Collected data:
■ ■ ■ ■ ■ ■ ■

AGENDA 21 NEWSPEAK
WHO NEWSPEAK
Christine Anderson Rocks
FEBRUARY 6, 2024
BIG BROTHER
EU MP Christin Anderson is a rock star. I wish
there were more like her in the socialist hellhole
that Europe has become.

■ ■ ■ ■ ■ ■ ■

» **WHAT YOU NEED TO DO**:
Starting from the records above, filter out all lines except those containing the word "Anderson".

» **SOLUTION FOR THIS TASK**:
Christine Anderson Rocks
EU MP Christin Anderson is a rock star. I wish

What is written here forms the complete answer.